A survey of elected grassroots Conservatives found three-quarters of the Prime Minister's councillors want her to resign, with 43 per cent calling for her to quit immediately.
The Survation study, commissioned by the Mail on Sunday, found that just over half (52 per cent) would vote Tory at the European election, which would rise to 65 per cent if Boris Johnson replaced Mrs May.
Some 40 per cent said they would vote for Mr Farage's rival Brexit Party, a figure which would nosedive to 22 per cent if Mr Johnson was Prime Minister, the poll found.
Councillors across the party were almost in complete agreement that the Tory party has been damaged by Brexit, with 96 per cent of councillors saying the party had been harmed.
One councillor in the study slammed Mrs May's leadership amid the Brexit turmoil, saying: "The Conservative Party is dead. It will take a strong leader to dredge it out of the mud."
Another added: "For God's sake get on with it (Brexit) - it is killing us on our doorstep."
Survation questioned 781 Tory councillors between April 17 and 19.
Some 43 per cent said Mrs May should resign now and 33 per cent once a Brexit deal has been reached - the timetable the Prime Minister has indicated for her departure.
Mr Johnson was backed by 23 per cent as the best leader, followed by Michael Gove on 14 per cent, Jeremy Hunt on 12 per cent, Sajid Javid on 11 per cent and Dominic Raab on 9 per cent.

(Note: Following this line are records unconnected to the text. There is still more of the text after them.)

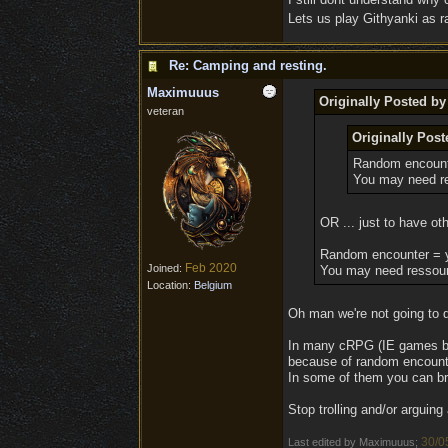
Lets us play Githyanki as ra
Re: Camping and resting.
Maximuuus
Originally Posted b
veteran
Originally Pos
Random encount
You may need re
OR ... just to have ot
Random encounter = 
Feb 2020
Joined:
You may need ressour
Location:
Belgium
Oh man we're not going to d
In many cRPG (IE games but 
because of random encount
In some of them you can bre
Stop trolling and/or arguing
30/0
Last edited by Maximuuus;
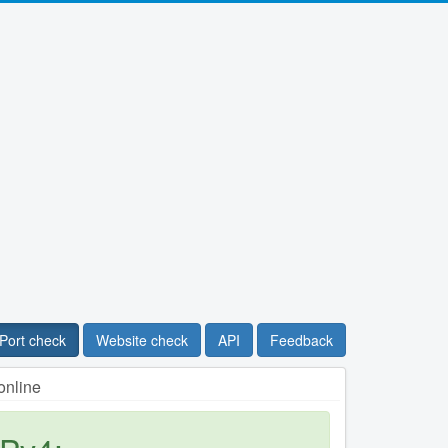
Port check
Website check
API
Feedback
online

The Mail On Sunday report came after a survey of more than 1,000 Tory members by the influential ConservativeHome website found nearly eight out of 10 want Mrs May to quit.
And it followed the Tory group on Derbyshire County Council announcing it would not campaign for the party in the European elections.
Writing in the Sunday Telegraph, Mr Farage said that "millions of natural Tory voters have said emphatically that they will never vote Conservative again. And my strong sense is that they mean it".
He added: "Far from being seen as the party to solve the EU question, the Tories are now actively regarded by a growing number of people as being a major part of the problem.
"Under Theresa May's stewardship, there has been near-anarchy on the Tory benches in Parliament for the past couple of years, as MPs have deliberately gone against the party's manifesto and done everything they can to thwart the referendum result.
"Her own chicanery makes it unclear whether she has merely tolerated this behaviour or encouraged it."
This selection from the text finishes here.